He hugged me, hard, and I tried to give him one of those hugs that tells a person without a doubt that they are loved and will be missed--one of those reserved for family members and people in love.

I didn't have it in me. He left the lobby early.

I stayed there for a while, long after his flight had been scheduled for departure. I bought a newspaper and tried to do the crossword, but my headache prevented me from thinking too hard. I don't know why I felt like lingering when my hangover kept reminding me that I should have slept in.

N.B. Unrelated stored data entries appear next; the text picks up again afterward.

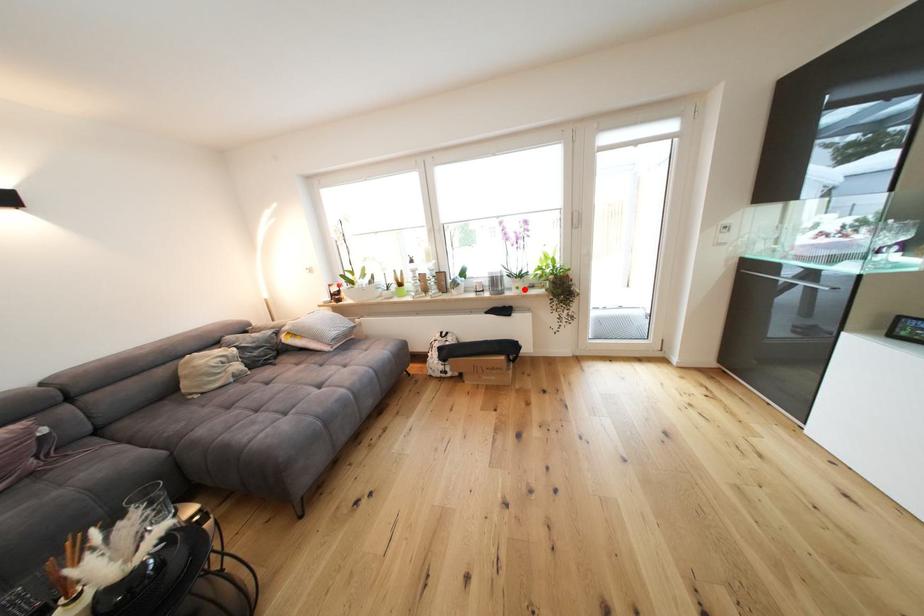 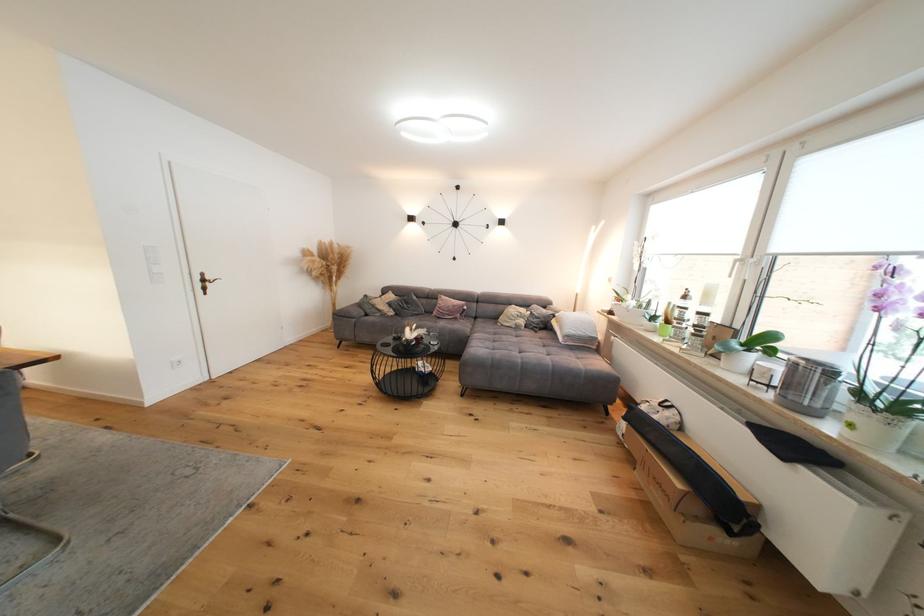 Where in the second image is the point corresponding to the highlighted location from the first image?

(858, 427) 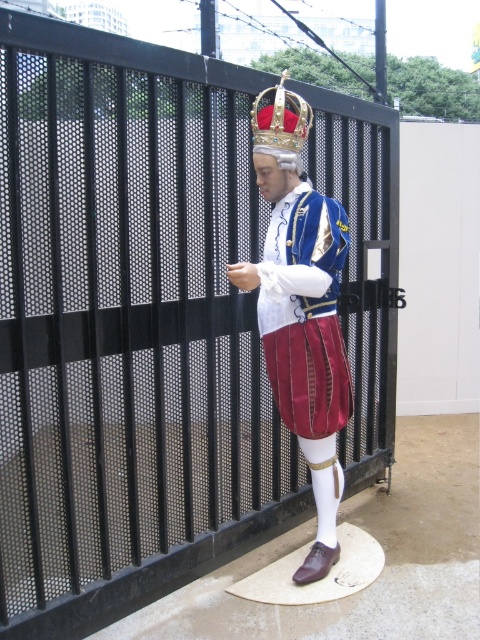 Which is more to the left, velvet maroon pants at center or goldmetalliccrown at upper center?

goldmetalliccrown at upper center

Who is lower down, velvet maroon pants at center or goldmetalliccrown at upper center?

Positioned lower is velvet maroon pants at center.

Who is more distant from viewer, [331,292] or [253,138]?

The point [331,292] is more distant.

Where is `velvet maroon pants at center`? This screenshot has width=480, height=640. velvet maroon pants at center is located at coordinates (307, 314).

Is velvet blue jacket at center to the right of goldmetalliccrown at upper center from the viewer's perspective?

Correct, you'll find velvet blue jacket at center to the right of goldmetalliccrown at upper center.

Is velvet blue jacket at center in front of goldmetalliccrown at upper center?

That is True.

Which is in front, point (336, 461) or point (282, 81)?

Point (282, 81) is in front.

This screenshot has width=480, height=640. In order to click on velvet blue jacket at center in this screenshot , I will do `click(300, 307)`.

Is velvet blue jacket at center bigger than velvet maroon pants at center?

Yes, velvet blue jacket at center is bigger than velvet maroon pants at center.

Who is positioned more to the right, velvet blue jacket at center or velvet maroon pants at center?

velvet maroon pants at center

The height and width of the screenshot is (640, 480). What do you see at coordinates (300, 307) in the screenshot? I see `velvet blue jacket at center` at bounding box center [300, 307].

This screenshot has width=480, height=640. Find the location of `velvet blue jacket at center`. velvet blue jacket at center is located at coordinates (300, 307). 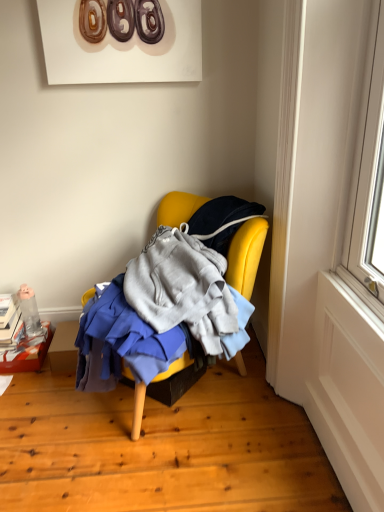 Question: Could you tell me if translucent plastic bottle at lower left is turned towards cardboard box at lower left?

Choices:
 (A) yes
 (B) no

Answer: (B)

Question: Considering the relative sizes of translucent plastic bottle at lower left and cardboard box at lower left in the image provided, is translucent plastic bottle at lower left thinner than cardboard box at lower left?

Choices:
 (A) no
 (B) yes

Answer: (B)

Question: Is cardboard box at lower left a part of translucent plastic bottle at lower left?

Choices:
 (A) yes
 (B) no

Answer: (B)

Question: Considering the relative sizes of translucent plastic bottle at lower left and cardboard box at lower left in the image provided, is translucent plastic bottle at lower left wider than cardboard box at lower left?

Choices:
 (A) yes
 (B) no

Answer: (B)

Question: From the image's perspective, is translucent plastic bottle at lower left below cardboard box at lower left?

Choices:
 (A) yes
 (B) no

Answer: (B)

Question: Does translucent plastic bottle at lower left lie behind cardboard box at lower left?

Choices:
 (A) yes
 (B) no

Answer: (A)

Question: Considering the relative sizes of translucent plastic bottle at lower left and yellow fabric chair at center in the image provided, is translucent plastic bottle at lower left bigger than yellow fabric chair at center?

Choices:
 (A) yes
 (B) no

Answer: (B)

Question: Is translucent plastic bottle at lower left at the left side of yellow fabric chair at center?

Choices:
 (A) no
 (B) yes

Answer: (B)

Question: Considering the relative sizes of translucent plastic bottle at lower left and yellow fabric chair at center in the image provided, is translucent plastic bottle at lower left shorter than yellow fabric chair at center?

Choices:
 (A) no
 (B) yes

Answer: (B)

Question: Are translucent plastic bottle at lower left and yellow fabric chair at center far apart?

Choices:
 (A) yes
 (B) no

Answer: (B)

Question: Is translucent plastic bottle at lower left located outside yellow fabric chair at center?

Choices:
 (A) no
 (B) yes

Answer: (B)

Question: Can yellow fabric chair at center be found inside translucent plastic bottle at lower left?

Choices:
 (A) no
 (B) yes

Answer: (A)

Question: Does cardboard box at lower left turn towards yellow fabric chair at center?

Choices:
 (A) yes
 (B) no

Answer: (B) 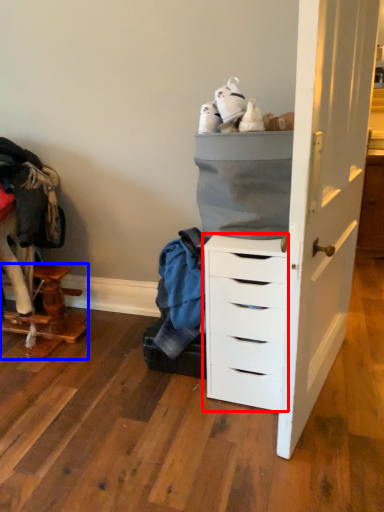 Question: Which point is further to the camera, chest of drawers (highlighted by a red box) or furniture (highlighted by a blue box)?

Choices:
 (A) chest of drawers
 (B) furniture

Answer: (B) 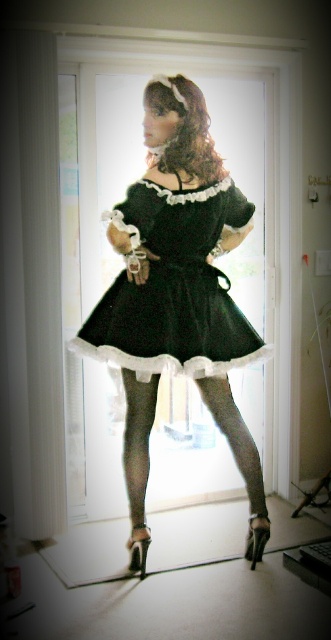 This screenshot has width=331, height=640. Find the location of `gray tights at center`. gray tights at center is located at coordinates (138, 440).

Does point (129, 467) lie in front of point (134, 561)?

Yes, point (129, 467) is in front of point (134, 561).

Between point (136, 518) and point (138, 554), which one is positioned in front?

Point (136, 518) is more forward.

You are a GUI agent. You are given a task and a screenshot of the screen. Output one action in this format:
    pyautogui.click(x=<x>, y=<y>)
    Task: Click on the gray tights at center
    
    Given the screenshot: What is the action you would take?
    pyautogui.click(x=138, y=440)

Who is shorter, gray tights at center or black satin stocking at lower center?

black satin stocking at lower center is shorter.

Is point (261, 513) positioned in front of point (264, 516)?

No, it is not.

What do you see at coordinates (138, 440) in the screenshot?
I see `gray tights at center` at bounding box center [138, 440].

Locate an element on the screen. The width and height of the screenshot is (331, 640). gray tights at center is located at coordinates (138, 440).

Does black velvet dress at center come in front of black sheer stocking at lower center?

That is True.

Looking at this image, how far apart are black velvet dress at center and black sheer stocking at lower center?

3.29 feet

In order to click on black velvet dress at center in this screenshot , I will do `click(174, 285)`. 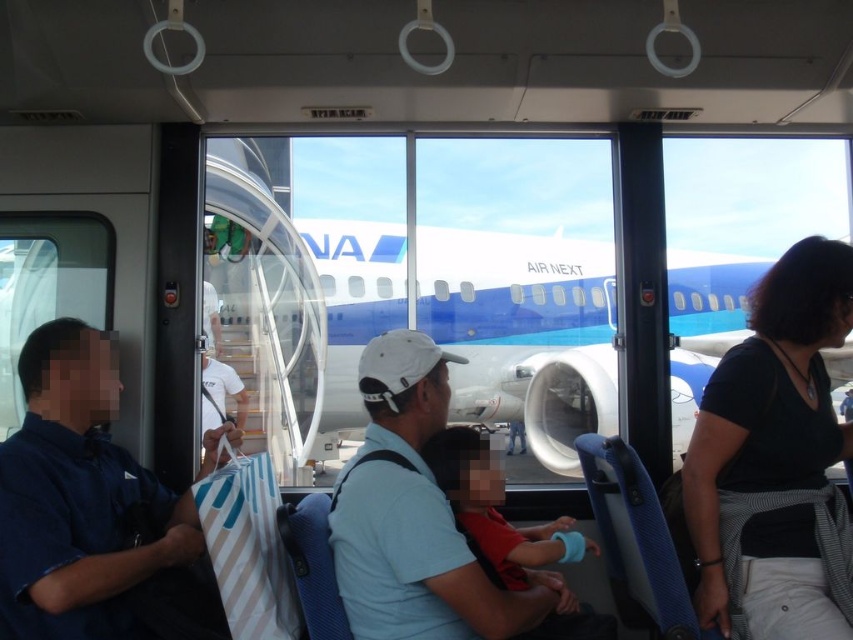 Does black fabric shirt at right have a lesser width compared to blue fabric bag at left?

Yes.

Consider the image. Which is above, black fabric shirt at right or blue fabric bag at left?

black fabric shirt at right is higher up.

Locate an element on the screen. This screenshot has width=853, height=640. black fabric shirt at right is located at coordinates (776, 461).

Find the location of a particular element. black fabric shirt at right is located at coordinates (776, 461). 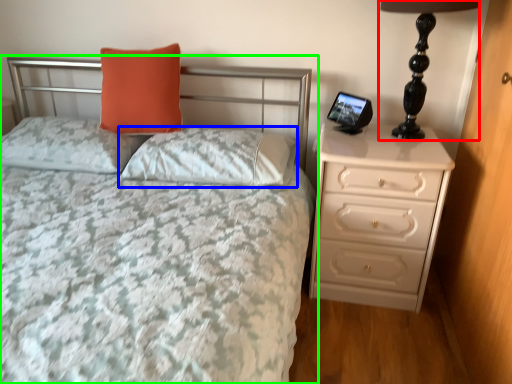 Question: Which object is positioned closest to table lamp (highlighted by a red box)? Select from pillow (highlighted by a blue box) and bed (highlighted by a green box).

Choices:
 (A) pillow
 (B) bed

Answer: (B) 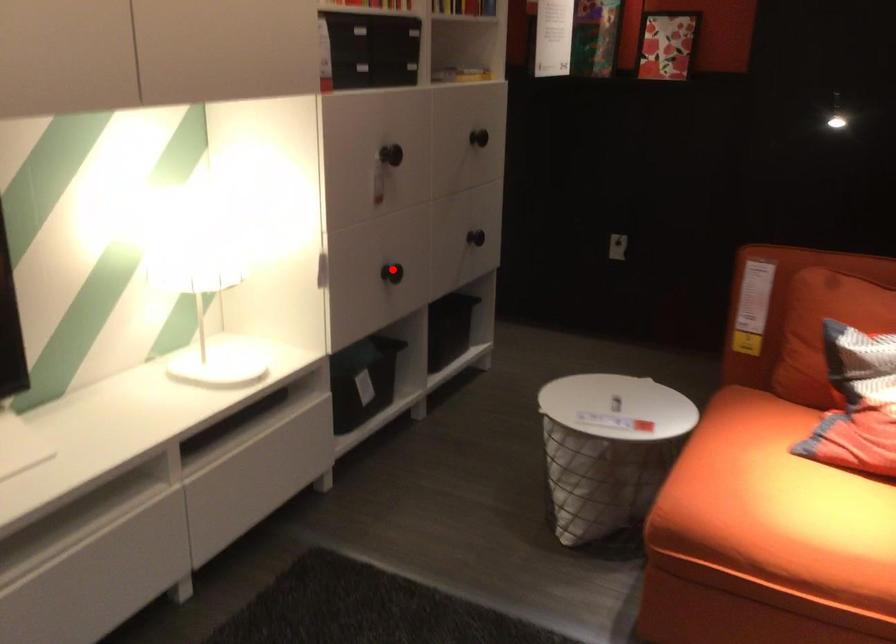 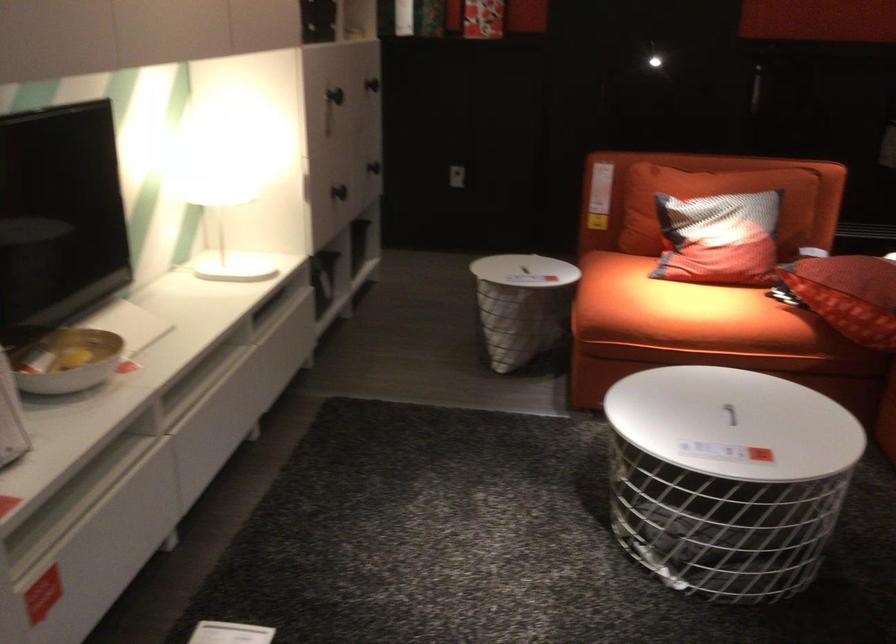 Question: I am providing you with two images of the same scene from different viewpoints. Image1 has a red point marked. In image2, the corresponding 3D location appears at what relative position? Reply with the corresponding letter.

Choices:
 (A) Closer
 (B) Farther

Answer: (B) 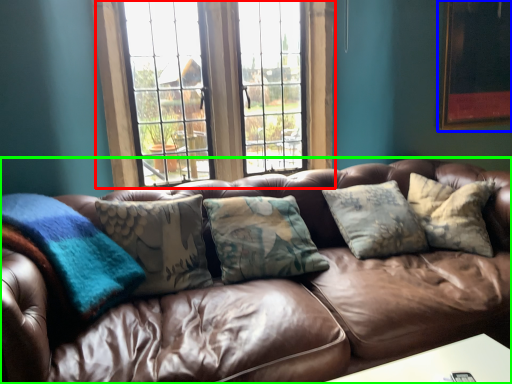 Question: Which is nearer to the window (highlighted by a red box)? picture frame (highlighted by a blue box) or studio couch (highlighted by a green box).

Choices:
 (A) picture frame
 (B) studio couch

Answer: (B) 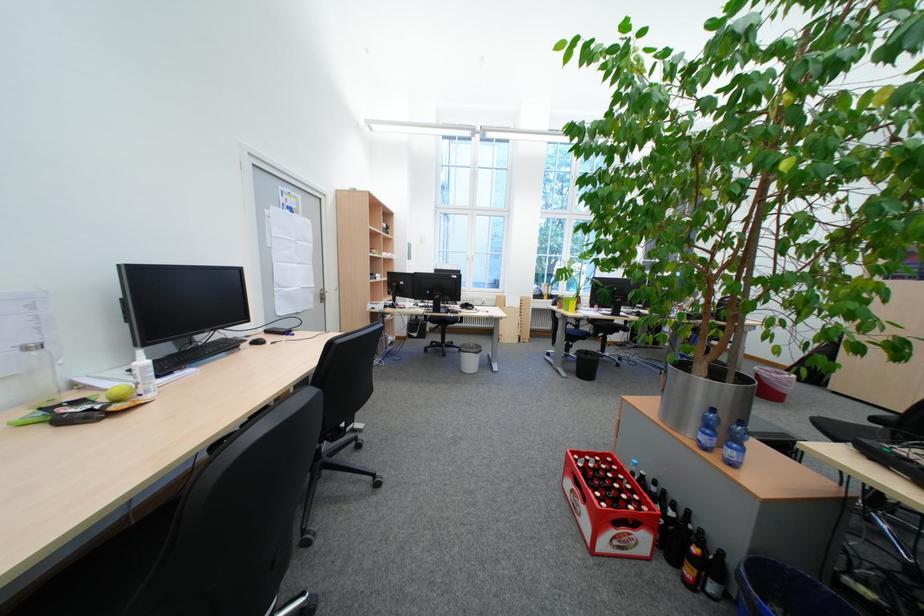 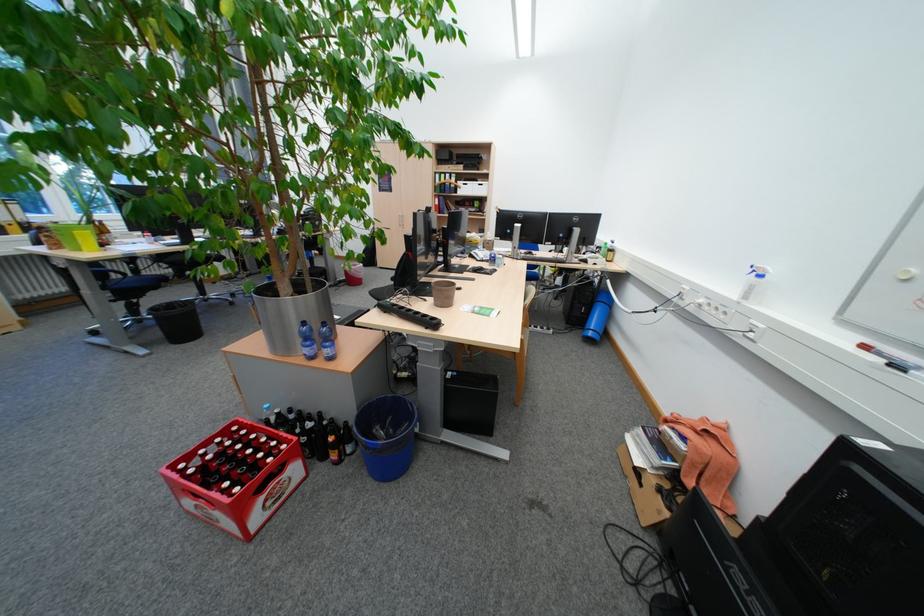 Based on the continuous images, in which direction is the camera rotating?

The camera's rotation is toward right-down. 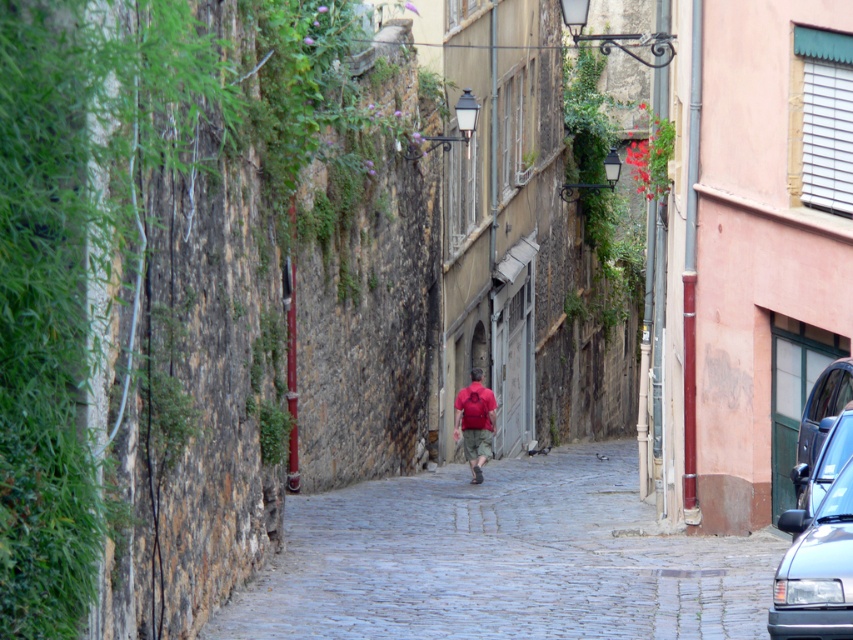 You are a delivery person needing to park a tall delivery van that requires a parking spot with enough vertical clearance. You see the black glossy car at lower right and the metallic silver car at right. Which parking spot between these two cars would allow your van to fit vertically?

The parking spot between the black glossy car at lower right and the metallic silver car at right would allow the van to fit vertically because the black glossy car at lower right has a greater height, indicating there is more vertical space available compared to the metallic silver car at right.

You are standing at the entrance of the narrow cobblestone street and want to walk to the end of the path. Which direction should you head to follow the cobblestone path at center?

The cobblestone path at center is located at point (502,561), so you should head towards the center direction to follow the cobblestone path at center. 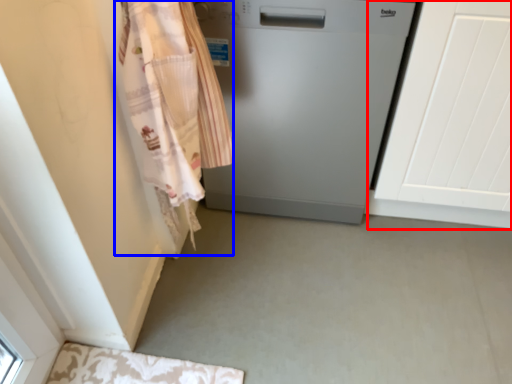 Question: Which object is further to the camera taking this photo, screen door (highlighted by a red box) or clothing (highlighted by a blue box)?

Choices:
 (A) screen door
 (B) clothing

Answer: (A) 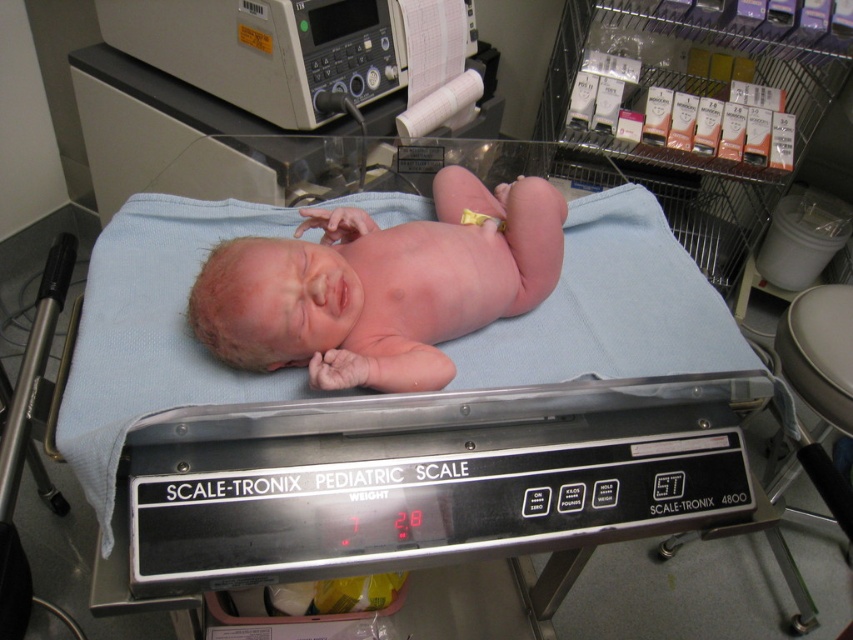 Question: Can you confirm if blue fabric hospital bed at center is smaller than pink smooth skin at center?

Choices:
 (A) no
 (B) yes

Answer: (A)

Question: Does gray plastic monitor at upper left appear under yellow fabric diaper at center?

Choices:
 (A) no
 (B) yes

Answer: (A)

Question: Which point appears farthest from the camera in this image?

Choices:
 (A) (543, 250)
 (B) (480, 216)
 (C) (242, 92)

Answer: (C)

Question: Estimate the real-world distances between objects in this image. Which object is farther from the pink smooth skin at center?

Choices:
 (A) blue fabric hospital bed at center
 (B) gray plastic monitor at upper left
 (C) yellow fabric diaper at center

Answer: (B)

Question: Is blue fabric hospital bed at center smaller than yellow fabric diaper at center?

Choices:
 (A) no
 (B) yes

Answer: (A)

Question: Which is farther from the yellow fabric diaper at center?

• When I left the lobby, his plane was probably landing in Chicago for a flight change. I'd always wanted to go to Chicago. I could have gone with him, and he would have paid any last-minute fees if I'd only asked. But I had a headache, and all I wanted to do was go home and sleep, and dream of that hug I wanted to give him--that one that tells a person without a doubt that they are loved and will be missed, reserved for family members and people in love.

19 July 2009

Cigarettes

I didn't quit smoking.

Cigarette breaks--the allure of many a non-smoker--brought me back.

Smokers: Tell me you've had those breaks. The ones that happen outside of parties and gatherings, when a new type of conversation emerges and everyone is so engaged they don't want to go back in. Those when you end up smoking your lucky to the last nasty filtered drag, and still hang around outside hoping someone will give you another.

Of course, you wake up and your mouth tastes like ass-ash, but it was worth that awesome conversation. I've met some of my best friends on smoke breaks.

So what is it about smoke breaks? To me, they're exceptionally good times that just happen to involve cigarettes. Cigarettes aren't exactly necessary; they're just the excuse to get out of the clogged interior.

The Joys of the Workforce

Last night at my place of employment--let's call it "Pino's"--I was reminded that I needed to make a post about the joys of waiting tables.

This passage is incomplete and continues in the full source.